* Stored data entries:
******
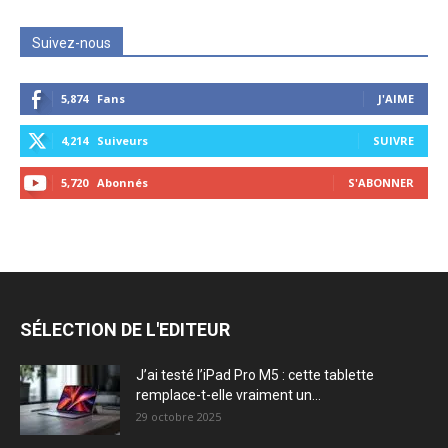
Suivez-nous
5,874
Fans
J'AIME
4,214
Suiveurs
SUIVRE
5,720
Abonnés
S'ABONNER
SÉLECTION DE L'EDITEUR
J’ai testé l’iPad Pro M5 : cette tablette
remplace-t-elle vraiment un...
29 octobre 2025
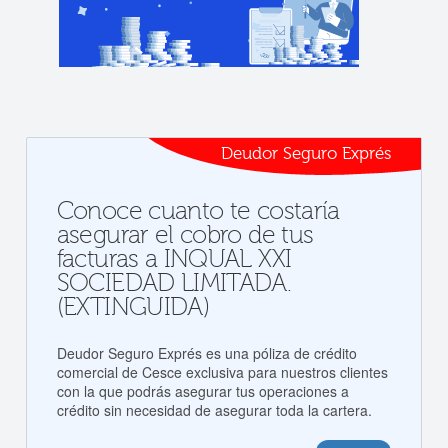
Deudor Seguro Exprés
Conoce cuanto te costaría
asegurar el cobro de tus
facturas a INQUAL XXI
SOCIEDAD LIMITADA.
(EXTINGUIDA)
Deudor Seguro Exprés es una póliza de crédito
comercial de Cesce exclusiva para nuestros clientes
con la que podrás asegurar tus operaciones a
crédito sin necesidad de asegurar toda la cartera.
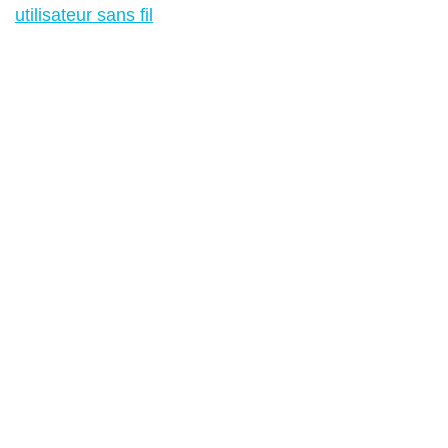
utilisateur sans fil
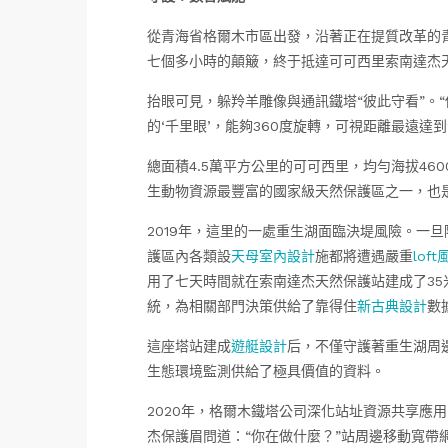
從青海省格爾木市區出發，沿著正在提質改革的青
七個多小時的顛簸，終于抵達可可西里索南達杰
抬眼可見，躲羚羊雕像與通訊鐵塔“彼此守看”。
的‘千里眼’，能夠360度旋轉，可視距離最遠達
總面積4.5萬平方公里的可可西里，均勻海拔4
生動物資源最豐富的國家級天然保護區之一，也是
2019年，這里的一處重生湖面臨決堤風險。一
護區內各類設
天母室內設計
施都將遭遇嚴重
lof
用了七天時間就在索南達杰天然保護站建成了35
統，為相關部門決策供給了靠得住
新古典設計
數
這座塔站建成
遊艇設計
后，不僅守護著重生湖周
生態環境監測供給了極具價值的資料。
2020年，格爾木鐵塔公司深化站址資源共享應
杰保護眉問道：“你在做什麼？”站周邊移動寬帶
******
* What you need to do: Please take the lines from the beginning of the data above through the line holding "后，不僅守護著重生湖周" and transcribe them exactly, without any pictures.

* Expected answer:
Suivez-nous
5,874
Fans
J'AIME
4,214
Suiveurs
SUIVRE
5,720
Abonnés
S'ABONNER
SÉLECTION DE L'EDITEUR
J’ai testé l’iPad Pro M5 : cette tablette
remplace-t-elle vraiment un...
29 octobre 2025
Deudor Seguro Exprés
Conoce cuanto te costaría
asegurar el cobro de tus
facturas a INQUAL XXI
SOCIEDAD LIMITADA.
(EXTINGUIDA)
Deudor Seguro Exprés es una póliza de crédito
comercial de Cesce exclusiva para nuestros clientes
con la que podrás asegurar tus operaciones a
crédito sin necesidad de asegurar toda la cartera.
utilisateur sans fil
從青海省格爾木市區出發，沿著正在提質改革的青
七個多小時的顛簸，終于抵達可可西里索南達杰
抬眼可見，躲羚羊雕像與通訊鐵塔“彼此守看”。
的‘千里眼’，能夠360度旋轉，可視距離最遠達
總面積4.5萬平方公里的可可西里，均勻海拔4
生動物資源最豐富的國家級天然保護區之一，也是
2019年，這里的一處重生湖面臨決堤風險。一
護區內各類設
天母室內設計
施都將遭遇嚴重
lof
用了七天時間就在索南達杰天然保護站建成了35
統，為相關部門決策供給了靠得住
新古典設計
數
這座塔站建成
遊艇設計
后，不僅守護著重生湖周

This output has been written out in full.